DATA SECTION =
····················
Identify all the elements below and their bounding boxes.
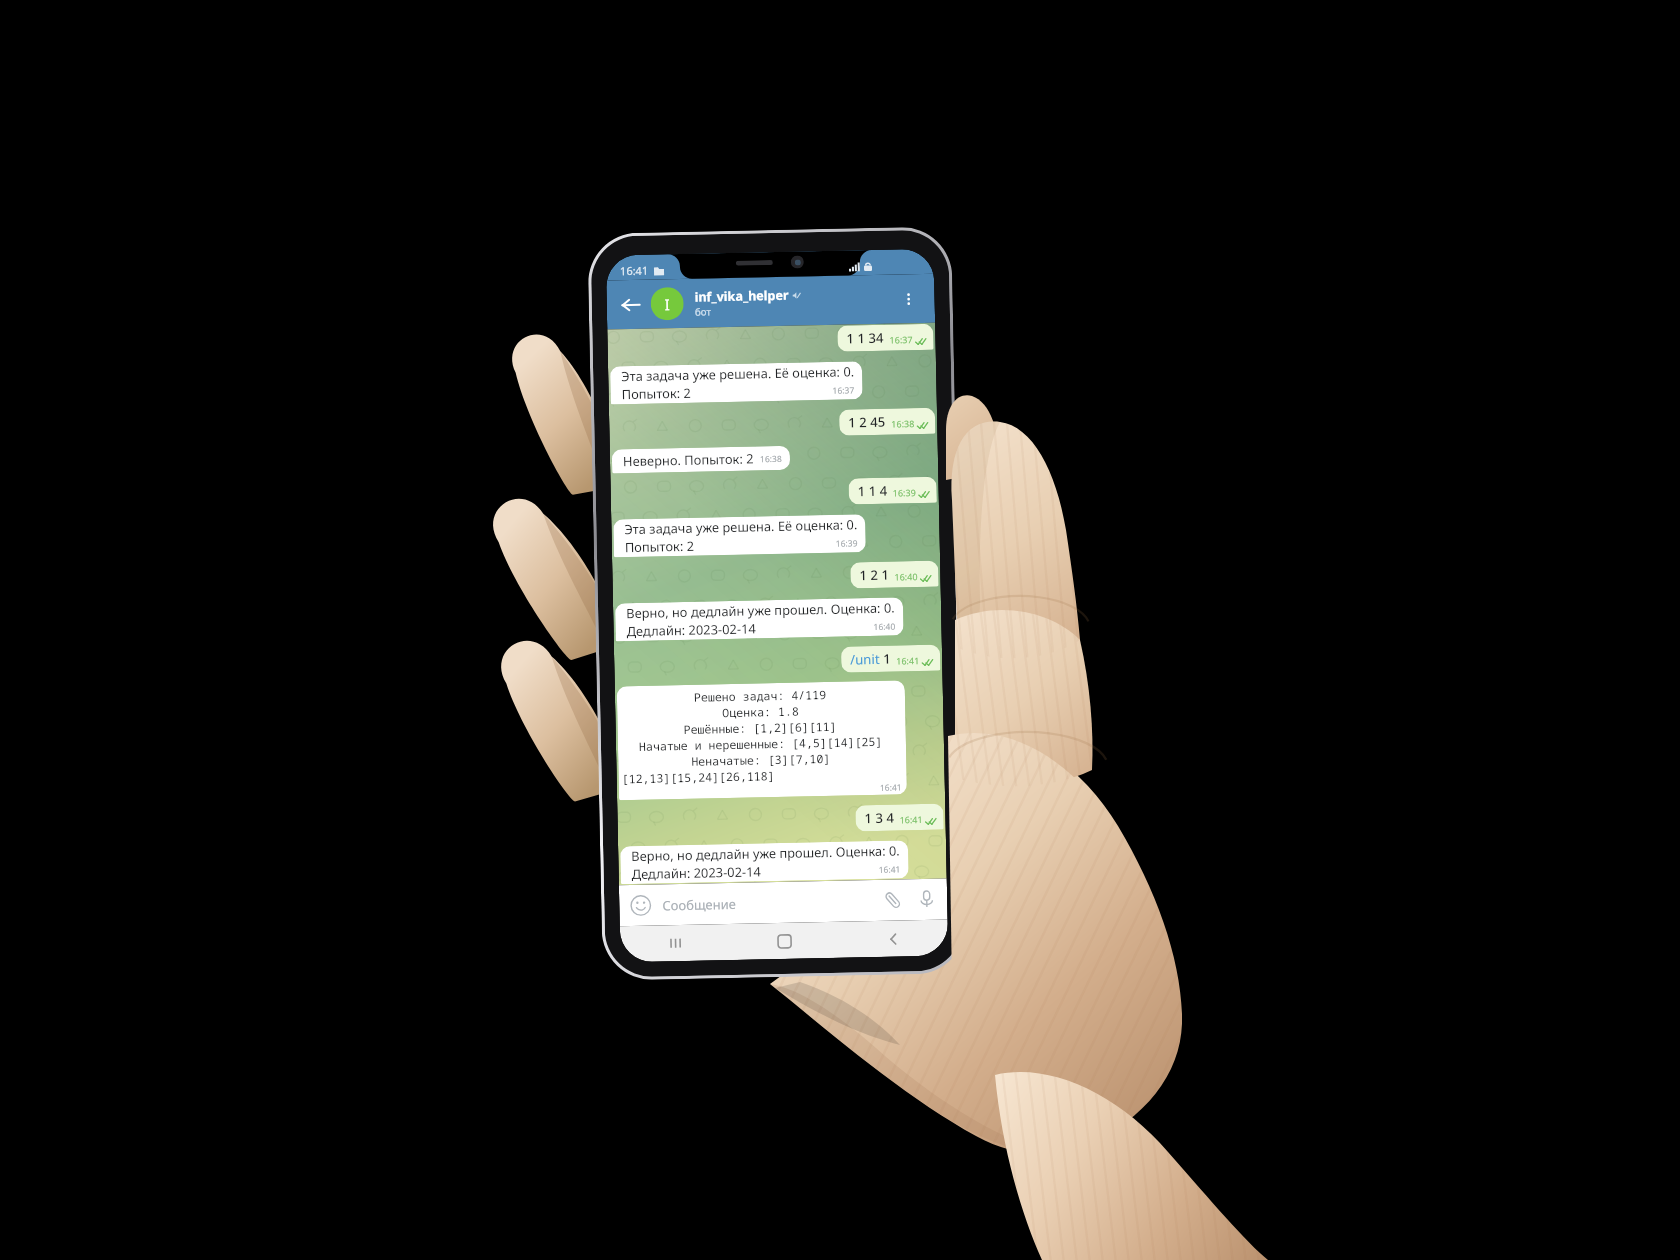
button[interactable]: 1 3 4: [855, 804, 944, 831]
button[interactable]: Решено задач: 4/119: [617, 680, 907, 800]
staticText: 16:37: [889, 333, 914, 346]
staticText: Дедлайн: 2023-02-14: [626, 619, 757, 640]
staticText: 1 3 4: [864, 809, 895, 827]
staticText: /unit: [850, 650, 880, 668]
button[interactable]: Эта задача уже решена. Её оценка: 0.: [613, 514, 866, 557]
button[interactable]: 1 2 45: [839, 408, 936, 436]
staticText: 16:40: [894, 570, 918, 582]
staticText: Сообщение: [662, 895, 736, 914]
button[interactable]: Home: [730, 922, 839, 960]
staticText: Эта задача уже решена. Её оценка: 0.: [621, 362, 854, 385]
staticText: Начатые и нерешенные: [4,5][14][25]: [639, 734, 883, 755]
staticText: 16:39: [836, 537, 858, 550]
staticText: Неверно. Попыток: 2: [623, 450, 754, 470]
staticText: 16:41: [899, 813, 924, 826]
staticText: Верно, но дедлайн уже прошел. Оценка: 0.: [631, 842, 900, 865]
staticText: [12,13][15,24][26,118]: [622, 768, 776, 787]
button[interactable]: /unit: [841, 645, 940, 673]
staticText: 16:38: [760, 453, 782, 465]
staticText: 16:41: [896, 654, 920, 666]
staticText: 1 1 34: [846, 329, 885, 348]
staticText: 16:41: [878, 864, 901, 876]
staticText: Оценка: 1.8: [722, 704, 799, 721]
button[interactable]: Неверно. Попыток: 2: [612, 446, 790, 473]
staticText: 1 1 4: [858, 482, 888, 500]
staticText: inf_vika_helper: [694, 287, 790, 306]
button[interactable]: 1 1 34: [837, 324, 934, 352]
staticText: 1 2 45: [848, 413, 886, 432]
staticText: Попыток: 2: [621, 384, 692, 403]
staticText: Решённые: [1,2][6][11]: [684, 719, 838, 738]
staticText: 16:37: [832, 384, 855, 397]
staticText: 16:38: [891, 417, 915, 430]
staticText: Эта задача уже решена. Её оценка: 0.: [624, 515, 858, 538]
button[interactable]: Back: [839, 920, 948, 958]
staticText: бот: [695, 305, 712, 319]
button[interactable]: Voice message: [917, 890, 936, 909]
staticText: Неначатые: [3][7,10]: [691, 751, 831, 770]
staticText: 16:41: [880, 781, 902, 794]
staticText: 1 2 1: [859, 566, 890, 584]
staticText: Решено задач: 4/119: [694, 687, 827, 706]
staticText: I: [664, 294, 671, 314]
button[interactable]: Emoji: [630, 895, 652, 916]
button[interactable]: Recents: [620, 924, 730, 962]
staticText: 16:40: [873, 620, 896, 633]
button[interactable]: Back: [614, 289, 647, 321]
staticText: Дедлайн: 2023-02-14: [631, 862, 762, 883]
staticText: Верно, но дедлайн уже прошел. Оценка: 0.: [626, 598, 895, 622]
button[interactable]: 1 1 4: [848, 477, 937, 504]
button[interactable]: Верно, но дедлайн уже прошел. Оценка: 0.: [620, 840, 909, 884]
button[interactable]: Эта задача уже решена. Её оценка: 0.: [610, 361, 863, 404]
button[interactable]: 1 2 1: [850, 561, 939, 588]
staticText: Попыток: 2: [625, 537, 695, 556]
staticText: 1: [883, 650, 891, 668]
button[interactable]: Верно, но дедлайн уже прошел. Оценка: 0.: [615, 597, 904, 641]
button[interactable]: Attach: [883, 890, 902, 910]
staticText: 16:39: [893, 486, 917, 499]
button[interactable]: More options: [894, 285, 923, 314]
staticText: 16:41: [620, 263, 649, 278]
····················
TASK DIRECTIONS =
Which lines in the records above hold the string "Попыток"? Copy each of them.

RESPONSE AREA =
staticText: Неверно. Попыток: 2: [623, 450, 754, 470]
button[interactable]: Неверно. Попыток: 2: [612, 446, 790, 473]
staticText: Попыток: 2: [621, 384, 692, 403]
staticText: Попыток: 2: [625, 537, 695, 556]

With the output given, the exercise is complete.